Filter the entries, keeping every line with the string "para".

### Collection entries

★ ★ ★ ★

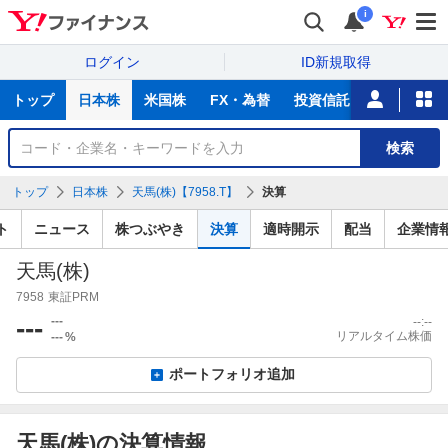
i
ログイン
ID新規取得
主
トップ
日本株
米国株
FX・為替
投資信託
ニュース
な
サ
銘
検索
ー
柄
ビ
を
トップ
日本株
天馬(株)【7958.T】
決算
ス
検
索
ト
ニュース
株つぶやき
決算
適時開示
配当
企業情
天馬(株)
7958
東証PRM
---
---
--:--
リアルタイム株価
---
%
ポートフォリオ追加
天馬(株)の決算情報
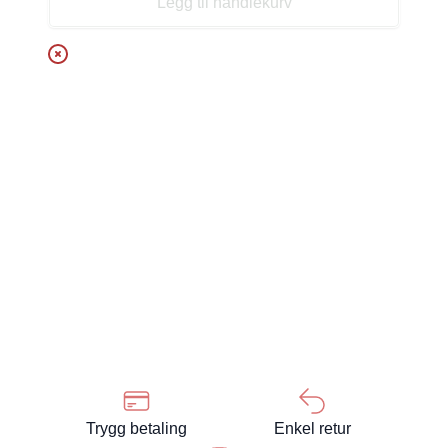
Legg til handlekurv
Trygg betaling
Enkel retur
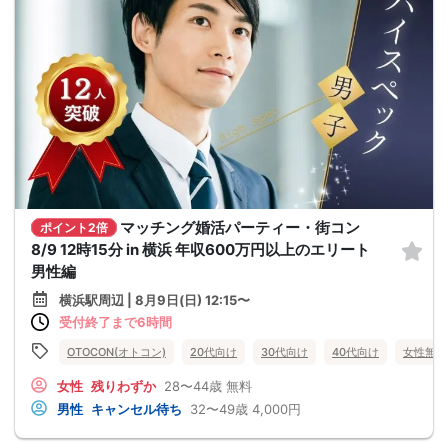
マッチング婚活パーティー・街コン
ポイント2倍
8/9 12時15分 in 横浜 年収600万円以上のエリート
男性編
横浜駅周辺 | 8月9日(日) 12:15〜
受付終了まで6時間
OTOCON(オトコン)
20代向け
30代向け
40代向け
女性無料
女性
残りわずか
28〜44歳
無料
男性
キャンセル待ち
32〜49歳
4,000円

★ ★ ★ ★

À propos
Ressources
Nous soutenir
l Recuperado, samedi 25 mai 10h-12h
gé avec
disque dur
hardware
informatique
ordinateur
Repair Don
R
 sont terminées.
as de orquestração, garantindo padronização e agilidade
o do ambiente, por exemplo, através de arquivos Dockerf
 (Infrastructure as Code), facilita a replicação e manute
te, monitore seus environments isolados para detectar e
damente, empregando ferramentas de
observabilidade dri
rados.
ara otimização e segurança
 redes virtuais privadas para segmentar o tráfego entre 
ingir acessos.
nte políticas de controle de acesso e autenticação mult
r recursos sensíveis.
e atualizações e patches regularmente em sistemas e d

★ ★ ★ ★

### Response to the exercise
te, monitore seus environments isolados para detectar e
 redes virtuais privadas para segmentar o tráfego entre 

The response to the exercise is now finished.